_WORK REQUEST_
Output exactly, in the material below, the lines from the one with "whatever specialty shaped" through the one with "airport, giving you a stress-free". Omit all pictures.

_RECORDED INFORMATION_
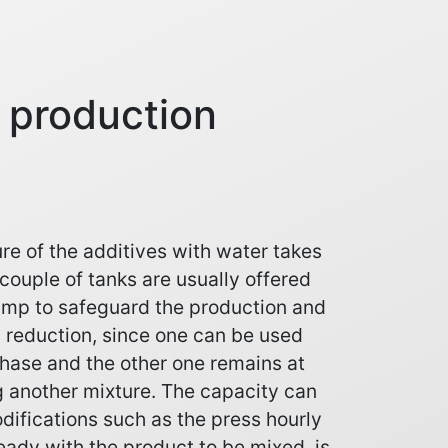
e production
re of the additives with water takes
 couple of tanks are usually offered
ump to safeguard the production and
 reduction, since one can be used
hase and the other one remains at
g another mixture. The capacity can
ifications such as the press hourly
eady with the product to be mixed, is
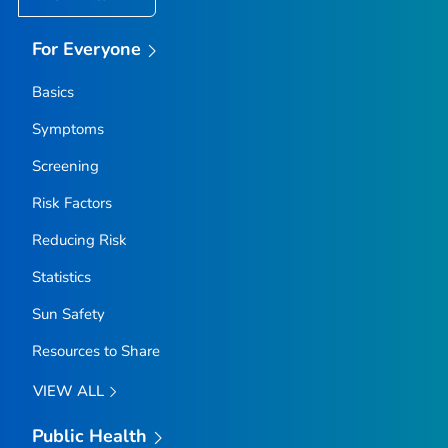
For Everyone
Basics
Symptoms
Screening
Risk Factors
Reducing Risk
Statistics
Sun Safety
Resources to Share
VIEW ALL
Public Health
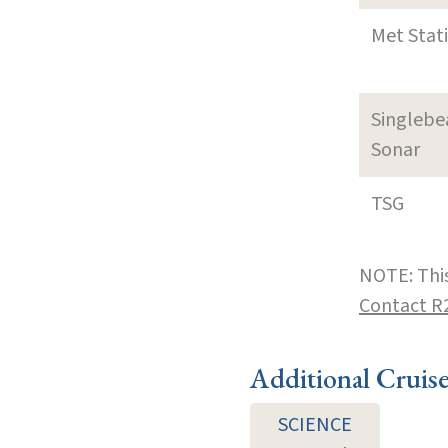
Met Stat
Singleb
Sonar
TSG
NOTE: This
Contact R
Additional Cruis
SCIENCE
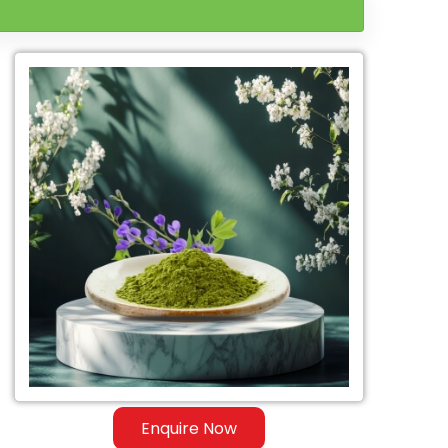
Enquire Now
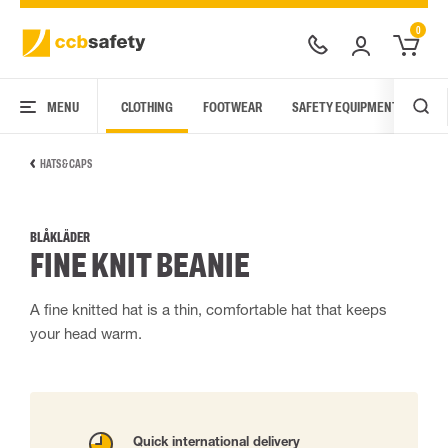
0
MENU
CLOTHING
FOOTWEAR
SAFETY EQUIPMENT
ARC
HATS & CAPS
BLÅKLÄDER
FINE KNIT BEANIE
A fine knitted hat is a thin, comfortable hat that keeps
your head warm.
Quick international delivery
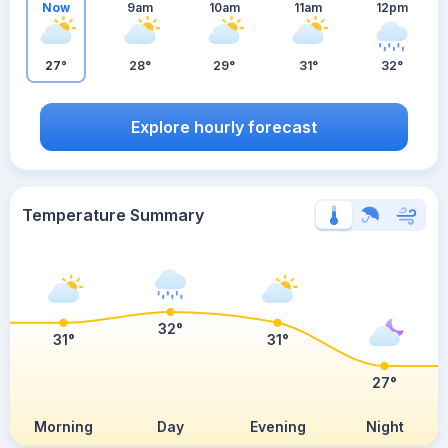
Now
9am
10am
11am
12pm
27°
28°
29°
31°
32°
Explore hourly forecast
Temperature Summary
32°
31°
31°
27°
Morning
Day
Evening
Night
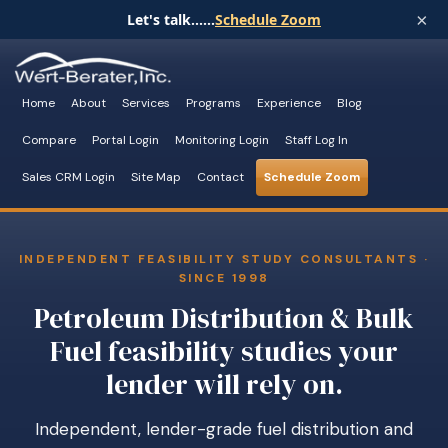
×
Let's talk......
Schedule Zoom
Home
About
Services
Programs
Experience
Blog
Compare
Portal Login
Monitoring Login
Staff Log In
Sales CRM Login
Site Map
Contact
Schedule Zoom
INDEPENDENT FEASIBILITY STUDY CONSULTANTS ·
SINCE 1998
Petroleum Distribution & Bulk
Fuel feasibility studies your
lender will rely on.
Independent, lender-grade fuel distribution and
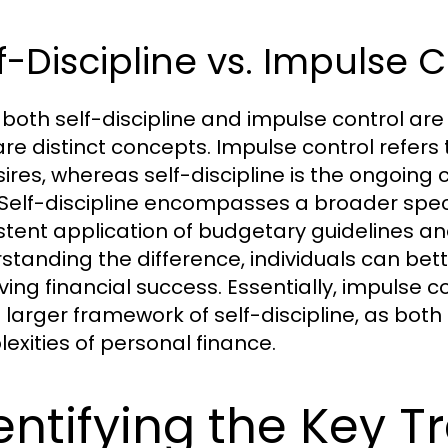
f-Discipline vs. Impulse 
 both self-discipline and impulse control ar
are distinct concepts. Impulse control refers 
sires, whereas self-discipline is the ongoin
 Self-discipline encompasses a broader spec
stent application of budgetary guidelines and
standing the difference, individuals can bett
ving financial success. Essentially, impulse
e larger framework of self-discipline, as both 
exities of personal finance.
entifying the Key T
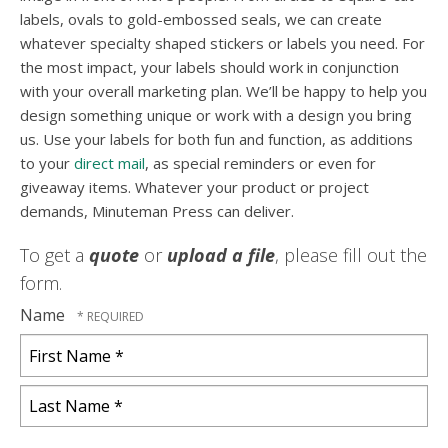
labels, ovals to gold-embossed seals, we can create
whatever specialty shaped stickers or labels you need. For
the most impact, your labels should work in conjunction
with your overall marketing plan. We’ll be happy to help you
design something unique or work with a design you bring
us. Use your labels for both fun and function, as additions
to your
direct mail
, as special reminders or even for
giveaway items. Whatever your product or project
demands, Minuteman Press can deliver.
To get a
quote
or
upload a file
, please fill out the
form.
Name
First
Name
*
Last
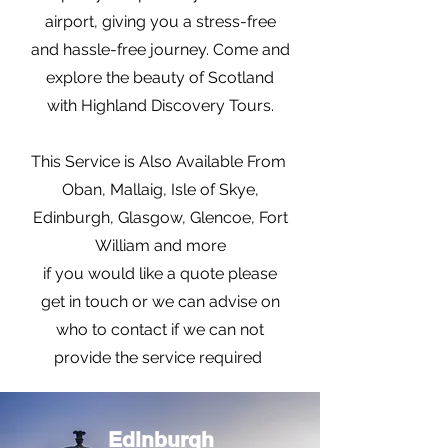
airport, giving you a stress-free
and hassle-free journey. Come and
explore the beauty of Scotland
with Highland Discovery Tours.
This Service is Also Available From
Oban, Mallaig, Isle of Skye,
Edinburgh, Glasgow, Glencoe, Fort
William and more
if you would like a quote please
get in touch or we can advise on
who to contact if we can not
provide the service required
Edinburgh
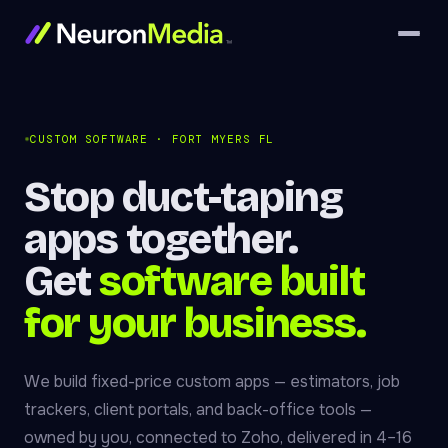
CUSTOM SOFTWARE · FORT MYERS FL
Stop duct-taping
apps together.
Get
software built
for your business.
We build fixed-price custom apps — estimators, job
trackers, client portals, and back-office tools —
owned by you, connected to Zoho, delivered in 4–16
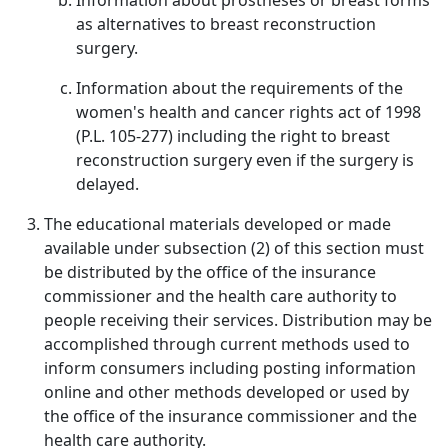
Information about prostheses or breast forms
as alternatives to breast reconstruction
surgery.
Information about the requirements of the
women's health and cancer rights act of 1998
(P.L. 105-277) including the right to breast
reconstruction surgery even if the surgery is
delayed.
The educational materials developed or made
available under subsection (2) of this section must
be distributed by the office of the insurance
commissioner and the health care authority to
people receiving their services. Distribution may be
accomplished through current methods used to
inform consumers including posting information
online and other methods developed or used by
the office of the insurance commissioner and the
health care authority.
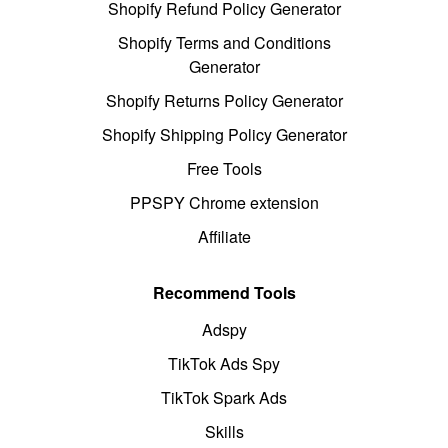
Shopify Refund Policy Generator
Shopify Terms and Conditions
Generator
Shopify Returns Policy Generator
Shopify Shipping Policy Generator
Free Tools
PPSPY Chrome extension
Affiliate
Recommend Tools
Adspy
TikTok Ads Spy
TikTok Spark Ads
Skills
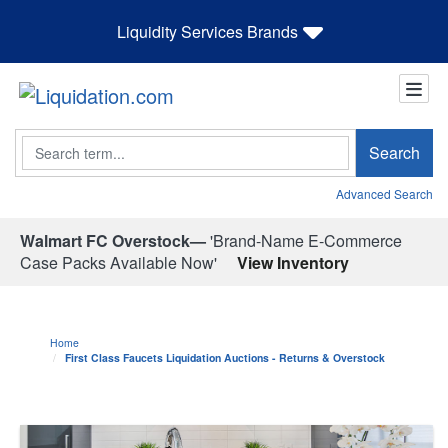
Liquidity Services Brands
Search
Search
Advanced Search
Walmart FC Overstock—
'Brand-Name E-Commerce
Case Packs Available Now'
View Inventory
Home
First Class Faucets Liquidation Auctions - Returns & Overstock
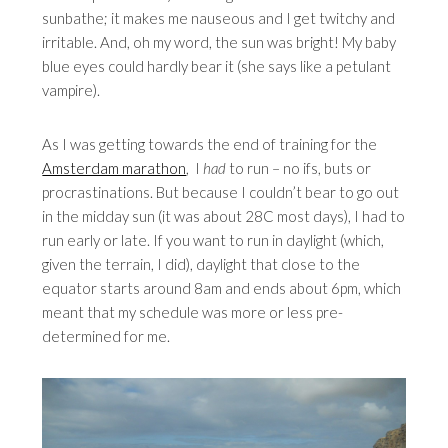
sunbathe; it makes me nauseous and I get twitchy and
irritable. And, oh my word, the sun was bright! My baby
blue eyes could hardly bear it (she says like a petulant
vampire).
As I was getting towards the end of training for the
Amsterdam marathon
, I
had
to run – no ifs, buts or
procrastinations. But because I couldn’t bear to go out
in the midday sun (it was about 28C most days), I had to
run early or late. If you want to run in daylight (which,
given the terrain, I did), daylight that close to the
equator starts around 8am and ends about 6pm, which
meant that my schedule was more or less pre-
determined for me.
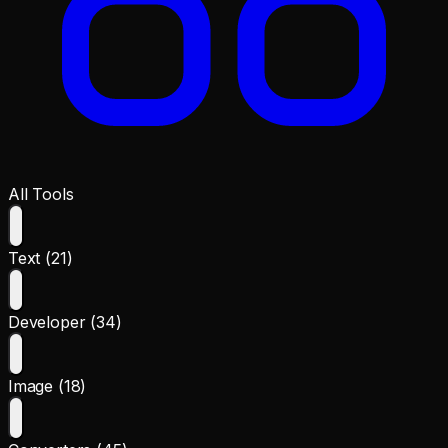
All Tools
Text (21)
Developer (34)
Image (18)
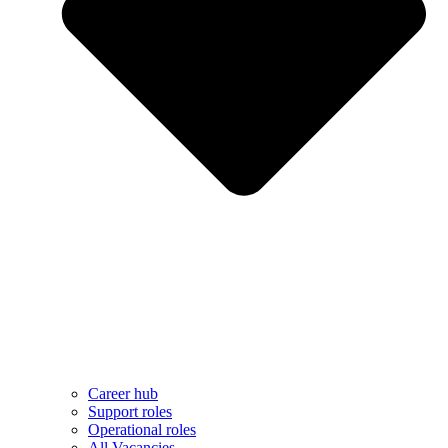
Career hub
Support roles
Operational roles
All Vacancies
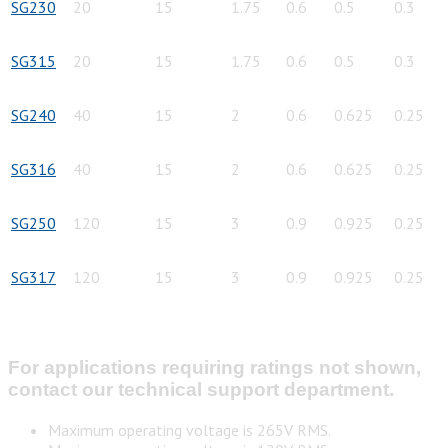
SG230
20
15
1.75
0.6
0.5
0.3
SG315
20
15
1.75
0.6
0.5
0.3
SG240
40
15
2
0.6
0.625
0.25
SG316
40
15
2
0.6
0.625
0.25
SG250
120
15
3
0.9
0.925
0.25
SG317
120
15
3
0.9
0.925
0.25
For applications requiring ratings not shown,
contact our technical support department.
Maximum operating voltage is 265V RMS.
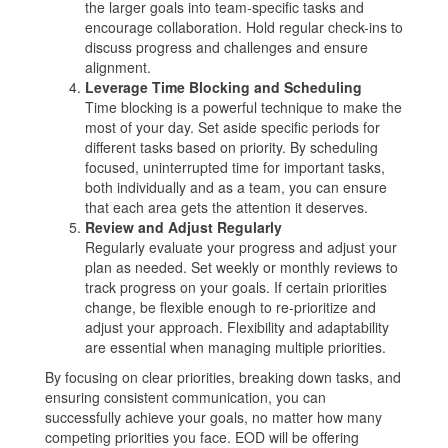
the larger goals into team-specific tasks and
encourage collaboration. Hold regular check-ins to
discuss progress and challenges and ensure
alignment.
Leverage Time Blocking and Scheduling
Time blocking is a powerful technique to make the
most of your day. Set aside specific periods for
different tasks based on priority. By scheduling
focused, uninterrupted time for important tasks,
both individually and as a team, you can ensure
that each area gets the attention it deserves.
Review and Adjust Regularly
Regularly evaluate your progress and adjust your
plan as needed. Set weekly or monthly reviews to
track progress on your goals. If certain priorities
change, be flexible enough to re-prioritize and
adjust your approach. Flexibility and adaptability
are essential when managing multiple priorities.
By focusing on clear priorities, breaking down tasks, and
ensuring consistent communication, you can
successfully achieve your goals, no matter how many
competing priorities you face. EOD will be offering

_RESPONSE BOX_
whatever specialty shaped stickers or labels you need. For
the most impact, your labels should work in conjunction
with your overall marketing plan. We’ll be happy to help you
design something unique or work with a design you bring
us. Use your labels for both fun and function, as additions
to your
direct mail
, as special reminders or even for
giveaway items. Whatever your product or project
demands, Minuteman Press can deliver.
To get a
quote
or
upload a file
, please fill out the
form.
Name
First
Name
*
Last
airport, giving you a stress-free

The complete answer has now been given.